Results: One hundred twenty-seven patients met ILD categorization for inclusion. Thirty were suspected to have short telomeres, and 15 had the diagnosis confirmed. Eight of 13 (53%) patients had bone marrow abnormalities. Four patients had hypocellular marrow associated with macrocytosis and relatively normal blood counts, which resulted in changes to planned immunosuppression at the time of transplant. Four patients with more severe hematologic abnormalities were not listed because of myelodysplastic syndrome (two); monoclonal gammopathy of unclear significance (one); and hypocellular marrow, decreased megakaryocyte lineage associated with thrombocytopenia (one). Seven patients underwent liver biopsies, and six had abnormal liver pathology. These abnormalities did not affect listing for lung transplant, and liver biopsies are no longer routinely obtained.

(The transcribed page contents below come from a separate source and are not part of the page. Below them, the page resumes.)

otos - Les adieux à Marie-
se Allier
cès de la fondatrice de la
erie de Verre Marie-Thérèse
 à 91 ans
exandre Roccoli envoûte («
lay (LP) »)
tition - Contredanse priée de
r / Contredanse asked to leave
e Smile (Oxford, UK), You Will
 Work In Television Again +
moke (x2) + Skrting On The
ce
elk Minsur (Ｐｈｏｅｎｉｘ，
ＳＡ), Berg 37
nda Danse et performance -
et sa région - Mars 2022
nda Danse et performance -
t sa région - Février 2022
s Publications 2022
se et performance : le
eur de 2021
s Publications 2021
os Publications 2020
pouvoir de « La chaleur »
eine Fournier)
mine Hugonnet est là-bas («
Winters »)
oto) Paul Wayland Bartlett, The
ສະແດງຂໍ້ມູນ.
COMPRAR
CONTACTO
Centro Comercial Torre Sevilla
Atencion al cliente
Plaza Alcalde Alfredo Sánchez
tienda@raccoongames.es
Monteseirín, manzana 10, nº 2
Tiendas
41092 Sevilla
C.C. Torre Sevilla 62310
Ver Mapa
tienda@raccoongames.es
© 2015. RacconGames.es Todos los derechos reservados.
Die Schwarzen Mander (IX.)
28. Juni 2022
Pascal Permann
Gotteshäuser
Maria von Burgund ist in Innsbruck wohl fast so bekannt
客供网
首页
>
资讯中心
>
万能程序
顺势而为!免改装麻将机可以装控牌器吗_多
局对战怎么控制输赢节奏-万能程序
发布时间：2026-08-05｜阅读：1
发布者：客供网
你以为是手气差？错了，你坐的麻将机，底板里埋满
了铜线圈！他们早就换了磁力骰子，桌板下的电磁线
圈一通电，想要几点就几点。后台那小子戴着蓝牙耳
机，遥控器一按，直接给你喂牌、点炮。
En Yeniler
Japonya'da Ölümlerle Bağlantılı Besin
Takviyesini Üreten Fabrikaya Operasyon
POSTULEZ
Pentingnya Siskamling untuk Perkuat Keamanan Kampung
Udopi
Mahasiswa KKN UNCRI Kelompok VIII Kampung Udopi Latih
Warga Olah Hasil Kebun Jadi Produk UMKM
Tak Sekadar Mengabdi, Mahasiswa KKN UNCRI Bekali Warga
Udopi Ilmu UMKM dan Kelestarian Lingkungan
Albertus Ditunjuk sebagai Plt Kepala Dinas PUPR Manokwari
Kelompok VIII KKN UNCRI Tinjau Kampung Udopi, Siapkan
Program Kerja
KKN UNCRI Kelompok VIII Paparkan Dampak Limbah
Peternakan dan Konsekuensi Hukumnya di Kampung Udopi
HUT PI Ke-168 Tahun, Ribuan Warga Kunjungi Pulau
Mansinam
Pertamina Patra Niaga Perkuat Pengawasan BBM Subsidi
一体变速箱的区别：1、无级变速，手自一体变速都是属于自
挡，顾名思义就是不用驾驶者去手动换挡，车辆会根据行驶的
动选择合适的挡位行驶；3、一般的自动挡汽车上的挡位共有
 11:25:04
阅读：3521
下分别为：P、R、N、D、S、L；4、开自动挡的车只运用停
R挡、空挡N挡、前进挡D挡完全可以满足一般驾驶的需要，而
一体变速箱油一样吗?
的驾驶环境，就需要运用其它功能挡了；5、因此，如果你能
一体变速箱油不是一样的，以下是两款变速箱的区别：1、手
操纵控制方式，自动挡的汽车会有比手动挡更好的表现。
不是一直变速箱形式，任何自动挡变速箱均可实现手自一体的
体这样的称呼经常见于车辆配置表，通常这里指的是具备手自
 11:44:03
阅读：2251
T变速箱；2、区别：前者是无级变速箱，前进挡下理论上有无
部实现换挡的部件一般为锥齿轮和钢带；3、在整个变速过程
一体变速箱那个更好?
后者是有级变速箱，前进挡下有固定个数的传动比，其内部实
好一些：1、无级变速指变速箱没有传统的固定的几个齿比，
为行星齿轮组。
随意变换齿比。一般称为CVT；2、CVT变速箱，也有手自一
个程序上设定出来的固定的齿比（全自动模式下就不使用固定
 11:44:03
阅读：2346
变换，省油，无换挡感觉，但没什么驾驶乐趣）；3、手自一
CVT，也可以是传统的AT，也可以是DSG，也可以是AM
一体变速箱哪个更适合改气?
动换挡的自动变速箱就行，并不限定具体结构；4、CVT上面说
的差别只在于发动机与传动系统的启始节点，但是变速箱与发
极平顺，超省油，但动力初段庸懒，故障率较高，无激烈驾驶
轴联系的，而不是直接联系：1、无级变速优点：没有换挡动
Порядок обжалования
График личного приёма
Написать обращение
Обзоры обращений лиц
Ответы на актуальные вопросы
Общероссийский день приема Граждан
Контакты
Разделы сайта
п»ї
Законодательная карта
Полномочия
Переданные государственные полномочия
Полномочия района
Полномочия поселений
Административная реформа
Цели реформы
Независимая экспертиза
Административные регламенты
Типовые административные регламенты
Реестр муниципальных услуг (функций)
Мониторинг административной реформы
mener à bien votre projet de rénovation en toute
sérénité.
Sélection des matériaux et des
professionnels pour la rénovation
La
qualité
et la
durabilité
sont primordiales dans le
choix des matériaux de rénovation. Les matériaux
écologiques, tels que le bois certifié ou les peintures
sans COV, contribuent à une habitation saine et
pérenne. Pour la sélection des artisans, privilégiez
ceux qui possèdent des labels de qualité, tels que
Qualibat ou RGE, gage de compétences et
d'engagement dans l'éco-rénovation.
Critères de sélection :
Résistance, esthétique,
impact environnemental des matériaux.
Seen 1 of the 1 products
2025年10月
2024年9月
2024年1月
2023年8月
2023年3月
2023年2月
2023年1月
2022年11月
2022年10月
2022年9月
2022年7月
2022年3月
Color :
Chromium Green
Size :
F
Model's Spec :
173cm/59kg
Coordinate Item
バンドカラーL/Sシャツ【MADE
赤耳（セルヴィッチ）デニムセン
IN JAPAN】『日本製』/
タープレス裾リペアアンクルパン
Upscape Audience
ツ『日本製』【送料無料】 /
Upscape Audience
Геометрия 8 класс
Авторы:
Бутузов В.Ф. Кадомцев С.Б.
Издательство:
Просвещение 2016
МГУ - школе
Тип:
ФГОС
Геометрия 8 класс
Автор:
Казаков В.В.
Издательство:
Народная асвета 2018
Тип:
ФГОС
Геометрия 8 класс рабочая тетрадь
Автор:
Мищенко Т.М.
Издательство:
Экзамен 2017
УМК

Conclusions: Subclinical bone marrow and liver abnormalities can be seen in patients with ILD and short telomeres, in some cases in the absence of clinically significant abnormalities in peripheral blood counts and liver function tests. A larger study examining the implication of these findings on the outcome of patients with ILD and short telomeres is needed.

Figure 1 –

Study flow diagram. CTD = connective tissue disease; ILD = interstitial lung disease.

Figure 2 –

Lymphocyte telomere length in patients with interstitial lung disease and suspected short telomeres. Telomere length as measured by flow fluorescence in situ hybridization is shown for patients with short telomeres (○) and those with normal telomere length (●). A, Lymphocyte telomere length of tested subjects shown relative to indicated percentiles of a reference cohort as reported in the clinical testing by Repeat Diagnostics (Vancouver, Canada). B, Mean O − E (50th percentile age-adjusted telomere length) for subjects with interstitial lung disease with (○) and without (●) short telomeres. E = expected; O = observed.